Я пожал плечами. Спорить тут было не о чем, хотя я не мог отделаться от тягостного чувства. Словно какая-то грозная сила, типа Фатума, вдруг вздумала заслонить меня своим богатырским плечом. Я не имел ничего против Фатума и тем более его подружки Фортуны. Но я предпочитал организовывать свою судьбу самостоятельно, надеясь не столько на везение и на вдруг, сколько на собственные силы. Птичка рассуждала чисто по-женски; мне же, как мужчине и как сыщику, не следовало быть фаталистом. Если я стану планировать счастливые случаи, то пиши пропало. Хочешь уповать во всем на промысел Божий — лучше сразу меняй профессию, пока жив. Как говорил мой бывший начальник: хороший сыскарь не станет заниматься богоискательством…
— …А теперь светская хроника, — радостно объявил с экрана комментатор. Пошли сюжеты из жизни кинозвезд, эстрадных певиц и депутатов. Какой-то шустрый старикашка с портновским метром в руках поведал корреспонденту, что-де народный избранник господин Коломиец сменил весь гардероб. То ему нравились галстуки в горошек, то разонравились. Вот и вся наша Дума такова, — хихикнул за кадром ведущий. — Сроду не знает чего хочет…

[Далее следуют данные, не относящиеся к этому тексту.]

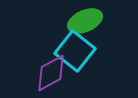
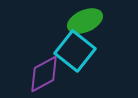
purple diamond: moved 7 px left, 1 px down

Напоследок в кадре возник квадратный подбородок Генерального прокурора господина Саблина. Выяснилось, что ни на какое вечернее заседание Думы он идти не собирается, поскольку приглашен на презентацию новой книги известного писателя Черника. А какие книги писателя Черника вы читали? — спросил Генерального невидимый корреспондент. Прокурор Саблин свирепо задвигал подбородком. Видно, что в последние дни корреспонденты его просто достали. Многое читал, — сердито ответил господин Саблин, пытаясь выскользнуть из кадра. Ну, а все-таки? — не отставал упрямый репортер. «Курочку Рябу», — злобно сказал Генеральный, и я увидел, как покраснело его лицо. — «Войну и мир», «Преступление и наказание»… Еще перечислять?
— Бедненький… — жалостливым тоном произнесла птичка.
— Это вы о ком, Жанна Сергеевна? — полюбопытствовал я.
— Да о Генеральном о нашем, — вздохнула птичка.